#### [Required action]
Everything from the line containing "configuration" to the end of the data must be duplicated word for word, and nothing else may appear.

#### [The data]

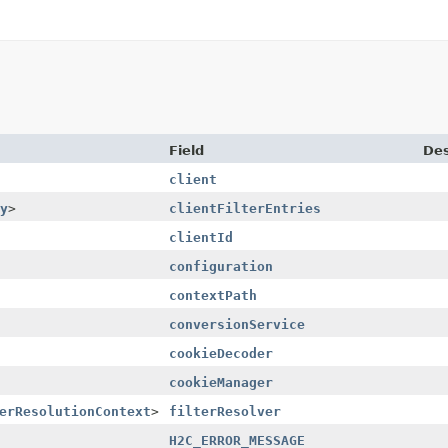
Field
Des
client
y
>
clientFilterEntries
clientId
configuration
contextPath
conversionService
cookieDecoder
cookieManager
erResolutionContext
>
filterResolver
H2C_ERROR_MESSAGE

#### [Solution for this exercise]
configuration
contextPath
conversionService
cookieDecoder
cookieManager
erResolutionContext
>
filterResolver
H2C_ERROR_MESSAGE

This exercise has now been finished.